> _Stored data entries_
==============================

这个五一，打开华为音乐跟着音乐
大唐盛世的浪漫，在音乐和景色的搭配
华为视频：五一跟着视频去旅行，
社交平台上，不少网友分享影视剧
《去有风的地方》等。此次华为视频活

==============================

Word for word, retype all of the entries above.

这个五一，打开华为音乐跟着音乐
大唐盛世的浪漫，在音乐和景色的搭配
华为视频：五一跟着视频去旅行，
社交平台上，不少网友分享影视剧
《去有风的地方》等。此次华为视频活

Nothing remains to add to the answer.